3. What dithering? Obama last night
painted himself as a decisive leader, but that is far from the
truth. In fact, he dithered. He issued ultimata to Libyan strongman
Moammar Gaddafi. He waffled on whether the U.S. would support a
no-fly zone or help enforce one if the UN voted for it, and then he
suddenly decided to go all-in. Obama indecision was the main reason
a congressional vote wasn’t called. There was one really good
reason for this that he did his best to paper over in his
speech.
4. What civil war? The thing that started
the conflict, said Obama, was that “Libyans took to the streets to
claim their basic human rights.” They are, in his telling “innocent
people,” “men, women and children who sought their freedom from
fear.” For some Libyans, that is undoubtedly true, and Gaddafi is
nobody’s idea of a good guy, but the situation on the ground was
much more complicated than the one Obama tried to spoonfeed
us.
Libya is an unnatural political creation of three tribes
in one nation, overseen by a strongman. What is happening now looks
less like an uprising and more like a civil war. By enforcing a
no-fly zone, the U.S. is taking sides in that civil war, though
we’re doing so in a manner ill-befitting a superpower.
5. What regime change? Obama’s clear goal
is regime change, but he doesn’t want to call it that. Oh, don’t
misunderstand, he has “embraced the goal” of getting Gaddafi out of
power and will “actively pursue it through non-military means.” In
the meantime, the US and NATO will continue the bomb the crap out
of the ruler’s forces and thus give support to the rebels. But,
ahem, just who are these rebels?
6. What about al Qaeda?
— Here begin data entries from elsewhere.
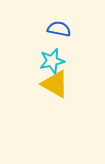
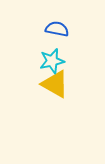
blue semicircle: moved 2 px left
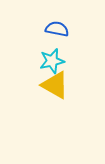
yellow triangle: moved 1 px down
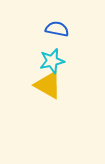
yellow triangle: moved 7 px left
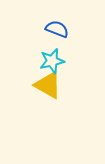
blue semicircle: rotated 10 degrees clockwise
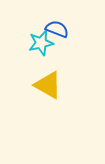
cyan star: moved 11 px left, 18 px up
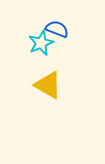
cyan star: rotated 10 degrees counterclockwise
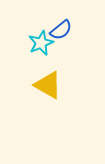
blue semicircle: moved 4 px right, 1 px down; rotated 120 degrees clockwise
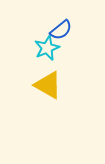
cyan star: moved 6 px right, 5 px down
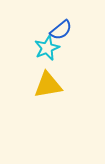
yellow triangle: rotated 40 degrees counterclockwise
This is the point
where it would be very helpful to have a clear idea of what is and
is not in America’s clearly defined national interest, rather than
our vague ideals. How about this one: It is bad for U.S. interests
to enter a conflict on the same side as al Qaeda.
Well, that’s going to be a problem in Libya. Al Qaeda has
for years schemed against the Libyan strongman. Its agents are on
the ground working for his overthrow. Obama brought up al Qaeda
twice in his speech but never once mentioned this troublesome
fact.
Let’s grant that it is possible that al Qaeda’s influence
is being overblown. But shouldn’t our president have spent some
time in his self-congratulatory address explaining to us mere
mortals why his recent actions do not make it more likely that an
al Qaeda-influenced government will rise to power?